Comment 16 for bug 1031333

I believe The actual problem is *not* the lack of the intermediate certificate "CN=VeriSign Class 3 Extended Validation SSL SGC CA", it is in fact that a root certificate

Subject: C=US, O=VeriSign, Inc., OU=Class 3 Public Primary Certification Authority
Serial: 70:ba:e4:1d:10:d9:29:34:b6:38:ca:7b:03:cc:ba:bf

was present in ca-certificates 2010.63-3, but missing in the recently released ca-certificates-2011.78-1.fc14.noarch.

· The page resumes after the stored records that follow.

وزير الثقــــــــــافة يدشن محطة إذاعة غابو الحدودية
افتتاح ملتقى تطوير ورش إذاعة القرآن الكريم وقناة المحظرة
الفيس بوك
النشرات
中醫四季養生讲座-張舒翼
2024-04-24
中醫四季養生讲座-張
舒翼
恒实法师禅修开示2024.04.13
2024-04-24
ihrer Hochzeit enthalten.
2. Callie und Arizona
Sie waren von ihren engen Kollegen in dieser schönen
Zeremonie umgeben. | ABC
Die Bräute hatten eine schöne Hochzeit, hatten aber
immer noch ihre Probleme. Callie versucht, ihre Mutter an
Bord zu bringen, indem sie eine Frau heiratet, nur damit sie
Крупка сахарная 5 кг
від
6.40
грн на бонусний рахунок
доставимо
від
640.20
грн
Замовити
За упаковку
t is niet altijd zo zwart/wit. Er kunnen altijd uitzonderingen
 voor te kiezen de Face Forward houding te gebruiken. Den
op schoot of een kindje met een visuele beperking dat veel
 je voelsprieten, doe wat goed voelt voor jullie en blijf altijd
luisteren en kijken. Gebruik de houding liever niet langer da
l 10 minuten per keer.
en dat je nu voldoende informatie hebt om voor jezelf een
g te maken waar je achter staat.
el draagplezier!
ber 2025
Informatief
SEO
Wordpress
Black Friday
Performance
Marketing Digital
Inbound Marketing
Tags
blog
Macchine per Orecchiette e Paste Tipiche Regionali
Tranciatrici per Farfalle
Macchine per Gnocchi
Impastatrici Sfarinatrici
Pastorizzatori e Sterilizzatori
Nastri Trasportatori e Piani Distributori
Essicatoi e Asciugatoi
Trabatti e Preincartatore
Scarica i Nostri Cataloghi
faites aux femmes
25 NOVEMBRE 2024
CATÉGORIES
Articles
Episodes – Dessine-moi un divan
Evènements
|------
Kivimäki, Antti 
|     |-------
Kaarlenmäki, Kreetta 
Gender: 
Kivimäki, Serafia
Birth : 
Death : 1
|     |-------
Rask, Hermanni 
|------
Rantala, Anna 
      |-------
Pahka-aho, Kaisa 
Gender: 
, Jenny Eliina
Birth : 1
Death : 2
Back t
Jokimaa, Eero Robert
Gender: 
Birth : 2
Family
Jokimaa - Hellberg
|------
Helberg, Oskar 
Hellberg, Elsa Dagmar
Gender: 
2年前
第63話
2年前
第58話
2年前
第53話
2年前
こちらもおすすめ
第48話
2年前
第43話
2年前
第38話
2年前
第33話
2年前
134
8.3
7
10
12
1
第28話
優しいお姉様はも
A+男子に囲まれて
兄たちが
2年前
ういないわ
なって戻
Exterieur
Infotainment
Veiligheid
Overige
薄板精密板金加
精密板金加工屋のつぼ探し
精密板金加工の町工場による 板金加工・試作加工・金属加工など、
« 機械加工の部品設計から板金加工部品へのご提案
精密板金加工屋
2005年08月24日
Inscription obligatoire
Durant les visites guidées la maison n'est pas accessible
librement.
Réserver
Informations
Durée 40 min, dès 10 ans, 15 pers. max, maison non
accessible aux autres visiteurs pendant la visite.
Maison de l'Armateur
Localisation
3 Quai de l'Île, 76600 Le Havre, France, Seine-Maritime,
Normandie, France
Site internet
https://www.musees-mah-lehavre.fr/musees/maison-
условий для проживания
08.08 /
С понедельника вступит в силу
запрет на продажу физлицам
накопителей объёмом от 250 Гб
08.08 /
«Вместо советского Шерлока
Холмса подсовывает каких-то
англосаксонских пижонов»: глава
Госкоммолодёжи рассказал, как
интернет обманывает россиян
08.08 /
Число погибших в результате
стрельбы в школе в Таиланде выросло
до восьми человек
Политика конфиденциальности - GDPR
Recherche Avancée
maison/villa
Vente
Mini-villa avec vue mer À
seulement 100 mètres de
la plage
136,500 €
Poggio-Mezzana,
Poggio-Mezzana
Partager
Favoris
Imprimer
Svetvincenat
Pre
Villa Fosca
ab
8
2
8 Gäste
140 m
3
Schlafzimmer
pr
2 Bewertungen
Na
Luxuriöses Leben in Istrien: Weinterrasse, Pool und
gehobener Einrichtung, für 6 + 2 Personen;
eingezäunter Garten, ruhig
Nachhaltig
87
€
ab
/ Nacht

The missing CA certificate is still valid according to VeriSign and Mozilla.

This is a bit confusing, although the root certificate is valid, VeriSign stopped using it for signing in 5/2009, replacing it with another certificate with the same subject and keyid, but a different serial number (3c:91:31:cb:1f:f6:d0:1b:0e:9a:b8:d0:44:bf:12:be), as part of their move away from MD2 signatures.

My workaround: Add the dropped certificate manually back into /etc/pki/tls/certs/ca-bundle.crt

I notice that big sites such as vonage, paypal, optionsxpress still deliver certificates whose trust is ultimately established by the now missing root certificate.